Personal information
- Born: December 28, 1970 (age 55) Idaho Falls, Idaho, U.S.
- Listed height: 6 ft 4 in (1.93 m)
- Listed weight: 305 lb (138 kg)

Career information
- High school: Idaho Falls (Idaho Falls, Idaho)
- College: Utah (1990-1993)
- NFL draft: 1994: undrafted

Career history
- San Diego Chargers (1994)*; Amsterdam Admirals (1995); London Monarchs (1996); Arizona Cardinals (1996); Portland Forest Dragons (1998); Las Vegas Outlaws (2001);
- * Offseason or practice squad member only

Career AFL statistics
- Total tackles: 7
- Stats at ArenaFan.com

= Blaine Berger =

American football player (born 1970)

Blaine Berger (born December 28, 1970) is an American former football defensive tackle. He played college football at Utah. He was signed as an undrafted free agent by the Amsterdam Admirals of the World League of American Football (later known as NFL Europe).

He also played for the London Monarchs, Arizona Cardinals of the National Football League (NFL), Portland Forest Dragons of the Arena Football League (AFL) and the Las Vegas Outlaws of the XFL.

== Early life ==
Berger attended Idaho Falls High School where he was a First-team All-state, All-area and All-conference defensive tackle. As a junior and senior, Idaho Falls went undefeated and won the Idaho State Football Championship each season, one of which he was named the Most Valuable Player (MVP) of the championship game. While he was there, Idaho Falls never lost a football game.

==College career==
Berger attended the University of Utah where as a true freshman he redshirt in 1990. In 1991 as a redshirt freshman, he served as a backup nose guard and defensive tackle and recorded 17 tackles and one sack. As a redshirt sophomore in 1992, he recorded 68 tackles, and six sacks. In 1993, as a redshirt junior, he finished second on the team in tackles with 85. He also recorded eight tackles-for-loss, three sacks, two forced fumbles and one pass broken up and was named All-conference. As a redshirt senior in 1994, he recorded 44 tackles, three sacks and five passes broken up.

For his career, Berger recorded 214 tackles, 29 tackles-for-loss, 13 sacks, seven passes broken-up and two forced fumbles.

==Professional career==
After going undrafted in the 1995 NFL draft, Berger joined the newly formed Amsterdam Admirals of the World League of American Football (later known as NFL Europe) for the 1995 season. In 1996 he joined the London Monarchs.

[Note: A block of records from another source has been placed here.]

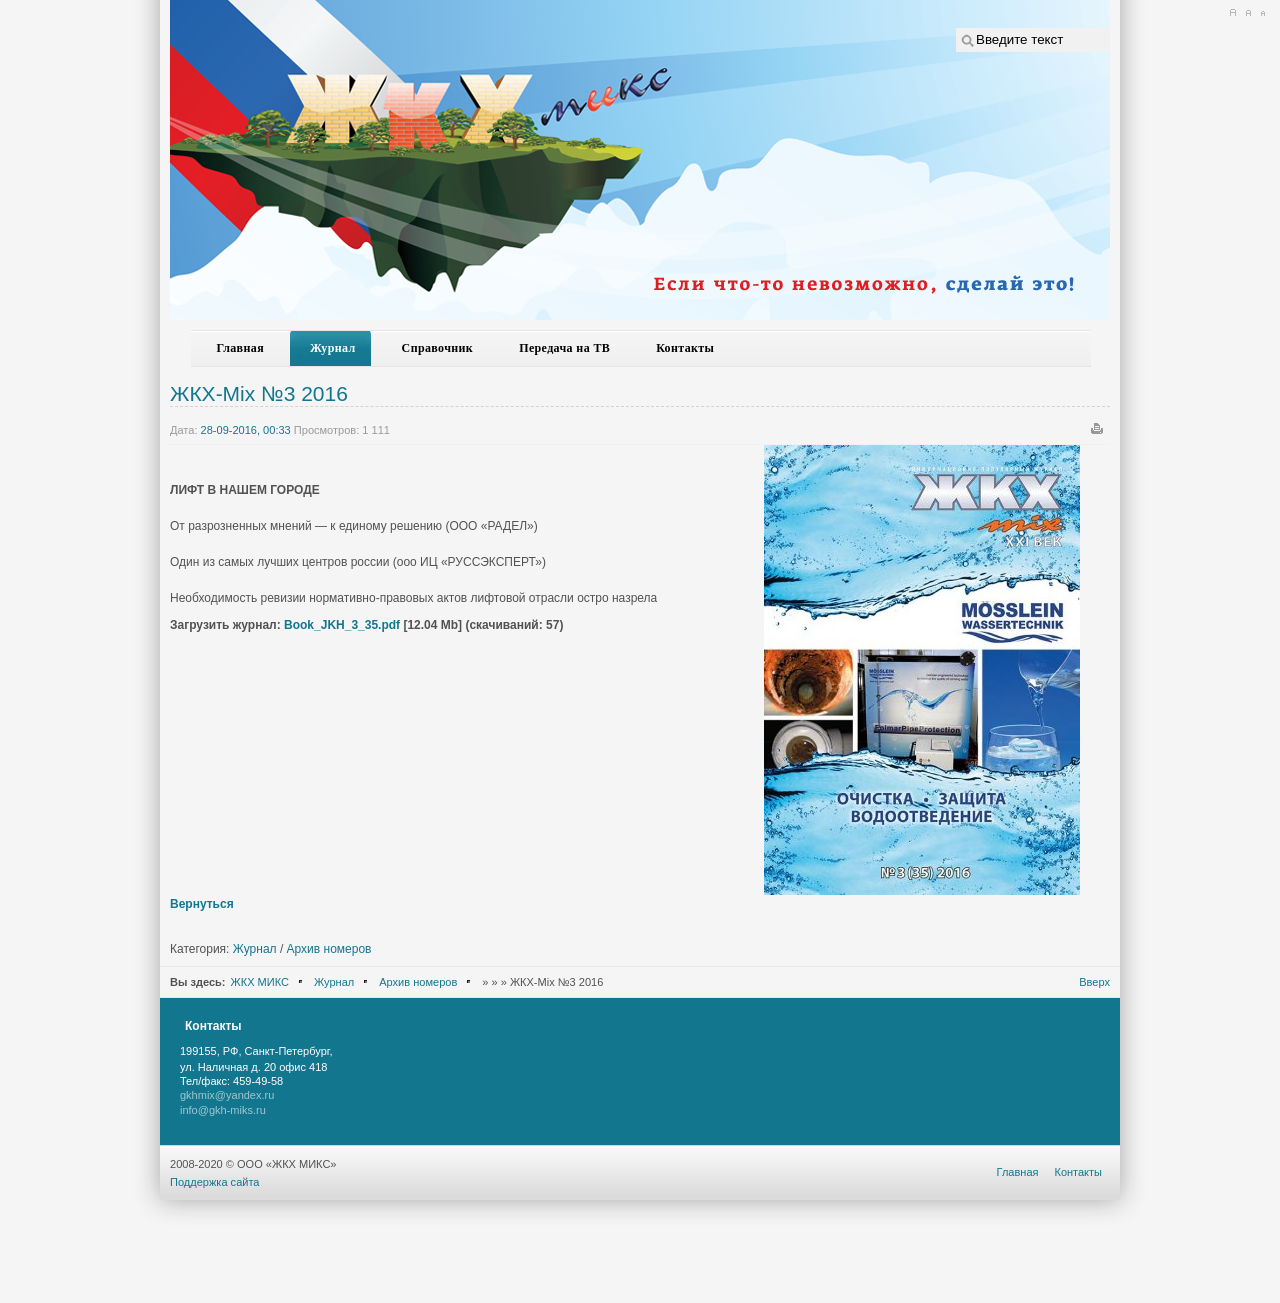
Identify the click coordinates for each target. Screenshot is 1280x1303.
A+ (1232, 13)
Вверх (1094, 982)
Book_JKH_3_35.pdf (342, 625)
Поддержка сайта (215, 1182)
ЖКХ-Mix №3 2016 (259, 393)
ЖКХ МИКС (260, 982)
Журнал (333, 348)
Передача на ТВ (564, 348)
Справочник (438, 348)
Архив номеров (329, 949)
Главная (241, 348)
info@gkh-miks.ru (223, 1110)
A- (1262, 13)
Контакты (685, 348)
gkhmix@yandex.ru (227, 1095)
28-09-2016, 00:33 (246, 430)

That same year, he signed with the Arizona Cardinals of the National Football League (NFL), however he didn't appear in a game with the team. In 1998 he joined the Portland Forest Dragons of the Arena Football League (AFL), while there he recorded seven tackles. In 2001, he was drafted in the 16th round (124th overall) in the 2001 XFL draft by the Las Vegas Outlaws.

==Personal life==
Outside of football, Berger is a law enforcement officer.